What Happened During: Berawal dari Tambak Udang Menuju Harapan Baru: Jejak Kerja Sama Ekonomi Biru Tiongkok-Indonesia
Berawal dari Tambak Udang Menuju Harapan Baru: Jejak Kerja Sama Ekonomi Biru Tiongkok-Indonesia
Di Desa Lamba, Pulau Bangka, seorang petambak udang yang dikenal sebagai Ejak rutin hadir di tepi kolam setiap pagi. Ia memfokuskan diri pada tiga tambak yang dikelolanya, dengan kehati-hatian mengawasi kondisi air dan pertumbuhan ikan. Tak terbayangkan dua tahun lalu, Ejak berjuang keras sebagai penambang timah, menghadapi tantangan memenuhi kebutuhan sehari-hari.

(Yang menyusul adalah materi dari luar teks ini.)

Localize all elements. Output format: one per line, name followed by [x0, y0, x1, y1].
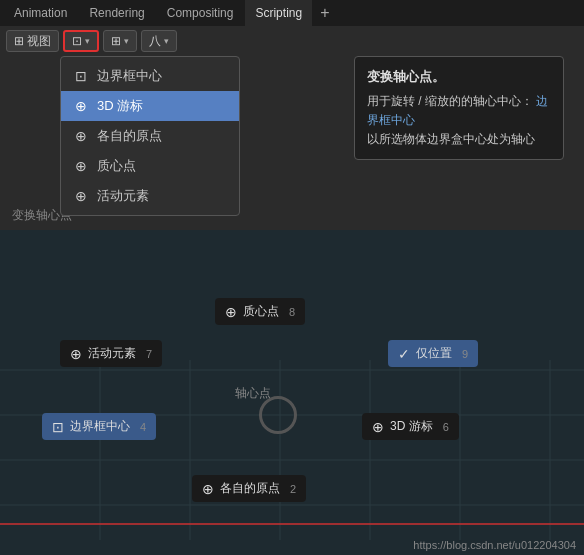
view-icon: ⊞	[14, 34, 24, 48]
median-pie-icon: ⊕	[225, 304, 237, 320]
cursor-pie-icon: ⊕	[372, 419, 384, 435]
location-pie-label: 仅位置	[416, 345, 452, 362]
bbox-pie-icon: ⊡	[52, 419, 64, 435]
cursor-pie-label: 3D 游标	[390, 418, 433, 435]
tooltip-title: 变换轴心点。	[367, 67, 551, 88]
active-pie-label: 活动元素	[88, 345, 136, 362]
dropdown-item-median[interactable]: ⊕ 质心点	[61, 151, 239, 181]
pie-item-location[interactable]: ✓ 仅位置 9	[388, 340, 478, 367]
active-pie-icon: ⊕	[70, 346, 82, 362]
bottom-url: https://blog.csdn.net/u012204304	[413, 539, 576, 551]
snap-icon: ⊞	[111, 34, 121, 48]
pie-item-bbox[interactable]: ⊡ 边界框中心 4	[42, 413, 156, 440]
median-icon: ⊕	[73, 158, 89, 174]
bbox-label: 边界框中心	[97, 67, 162, 85]
tooltip-line1: 用于旋转 / 缩放的的轴心中心： 边界框中心	[367, 92, 551, 130]
tab-rendering[interactable]: Rendering	[79, 0, 154, 26]
individual-pie-label: 各自的原点	[220, 480, 280, 497]
tab-animation[interactable]: Animation	[4, 0, 77, 26]
tab-bar: Animation Rendering Compositing Scriptin…	[0, 0, 584, 26]
tooltip-line2: 以所选物体边界盒中心处为轴心	[367, 130, 551, 149]
pivot-chevron: ▾	[85, 36, 90, 46]
location-pie-icon: ✓	[398, 346, 410, 362]
pivot-button[interactable]: ⊡ ▾	[63, 30, 99, 52]
individual-icon: ⊕	[73, 128, 89, 144]
bottom-section: 轴心点 ⊕ 质心点 8 ✓ 仅位置 9 ⊕ 活动元素 7 ⊡ 边界框中心 4 ⊕…	[0, 230, 584, 555]
pie-item-individual[interactable]: ⊕ 各自的原点 2	[192, 475, 306, 502]
dropdown-item-cursor[interactable]: ⊕ 3D 游标	[61, 91, 239, 121]
proportional-icon: 八	[149, 33, 161, 50]
tooltip-box: 变换轴心点。 用于旋转 / 缩放的的轴心中心： 边界框中心 以所选物体边界盒中心…	[354, 56, 564, 160]
active-label: 活动元素	[97, 187, 149, 205]
view-label: 视图	[27, 33, 51, 50]
pie-item-cursor[interactable]: ⊕ 3D 游标 6	[362, 413, 459, 440]
dropdown-item-individual[interactable]: ⊕ 各自的原点	[61, 121, 239, 151]
red-line	[0, 523, 584, 525]
bbox-pie-label: 边界框中心	[70, 418, 130, 435]
proportional-chevron: ▾	[164, 36, 169, 46]
snap-chevron: ▾	[124, 36, 129, 46]
top-section: Animation Rendering Compositing Scriptin…	[0, 0, 584, 230]
cursor-icon: ⊕	[73, 98, 89, 114]
pivot-dropdown: ⊡ 边界框中心 ⊕ 3D 游标 ⊕ 各自的原点 ⊕ 质心点 ⊕ 活动元素	[60, 56, 240, 216]
median-pie-label: 质心点	[243, 303, 279, 320]
dropdown-item-bbox[interactable]: ⊡ 边界框中心	[61, 61, 239, 91]
active-pie-num: 7	[146, 348, 152, 360]
location-pie-num: 9	[462, 348, 468, 360]
tab-compositing[interactable]: Compositing	[157, 0, 244, 26]
tab-add-button[interactable]: +	[314, 4, 335, 22]
bbox-icon: ⊡	[73, 68, 89, 84]
individual-pie-icon: ⊕	[202, 481, 214, 497]
cursor-label: 3D 游标	[97, 97, 143, 115]
median-pie-num: 8	[289, 306, 295, 318]
dropdown-item-active[interactable]: ⊕ 活动元素	[61, 181, 239, 211]
active-icon: ⊕	[73, 188, 89, 204]
individual-label: 各自的原点	[97, 127, 162, 145]
median-label: 质心点	[97, 157, 136, 175]
pie-item-active[interactable]: ⊕ 活动元素 7	[60, 340, 162, 367]
view-button[interactable]: ⊞ 视图	[6, 30, 59, 52]
grid-overlay	[0, 230, 584, 555]
pivot-icon: ⊡	[72, 34, 82, 48]
proportional-button[interactable]: 八 ▾	[141, 30, 177, 52]
snap-button[interactable]: ⊞ ▾	[103, 30, 137, 52]
pie-item-median[interactable]: ⊕ 质心点 8	[215, 298, 305, 325]
cursor-pie-num: 6	[443, 421, 449, 433]
bbox-pie-num: 4	[140, 421, 146, 433]
individual-pie-num: 2	[290, 483, 296, 495]
pivot-center-circle	[259, 396, 297, 434]
toolbar: ⊞ 视图 ⊡ ▾ ⊞ ▾ 八 ▾	[0, 26, 584, 56]
tab-scripting[interactable]: Scripting	[245, 0, 312, 26]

Kini, ia telah berubah menjadi bagian dari inisiatif keberlanjutan yang mengubah kualitas hidupnya.
Kerja sama antara Tiongkok dan Indonesia menemukan wujudnya di lokasi ini melalui pengenalan teknologi akuakultur modern oleh perusahaan asal Tiongkok. Ejak, yang awalnya tak terlalu familiar dengan praktik pertanian laut, mengikuti pelatihan untuk menguasai metode ini. Proses perubahan memakan waktu dua tahun, sekaligus menjadi cerminan dari upaya mengurangi ketergantungan pada sumber daya alam yang terbatas.
Transformasi yang Menyentuh
Tim “Telling China’s Story” dari Shenzhen Media Group menelusuri kisah Ejak sebagai bagian dari dokumentasi kemitraan antara kedua negara. Video mereka menyoroti model budidaya udang berbasiskan siklus terpadu, yang tidak hanya menjaga kelestarian lingkungan laut tetapi juga memacu pertumbuhan ekonomi lokal. Pada tahun 2026, GDI memasuki tahun kelima sejak diluncurkan, menjadi momentum untuk melihat dampak jangka panjang dari kolaborasi ini.
“Pendekatan yang diusung Tiongkok tidak sekadar melindungi ‘rumah biru’ lokal, tetapi juga menghasilkan manfaat ekonomi nyata bagi masyarakat,” kata Dr. Pan Yue, Wakil Direktur Pusat Studi Indonesia di Universitas Jinan, yang terlibat dalam produksi video tersebut.
Dalam dua tahun, Ejak mampu membangun rumah baru, sebuah pencapaian yang menjadi bukti efektivitas kerja sama antar-negara. Pan Yue menjelaskan bahwa filosofi utama GDI berfokus pada model kerja sama setara, di mana teknologi dibagikan sebagai langkah bersama untuk kemajuan. Bukan sekadar memaksa pihak satu mengikuti pihak lain, melainkan menciptakan kesempatan yang saling menguntungkan.
Kisah tambak udang di Pulau Bangka menegaskan bahwa kolaborasi antara Tiongkok dan Indonesia bisa menjadi contoh nyata penerapan visi keberlanjutan. Dengan menggabungkan inovasi teknologi dan kepedulian lingkungan, keseimbangan antara pertumbuhan ekonomi dan perlindungan alam bukan lagi impian, tetapi kenyataan yang terwujud. Ini menunjukkan langkah konkret dalam memperkuat kerja sama Selatan-Selatan.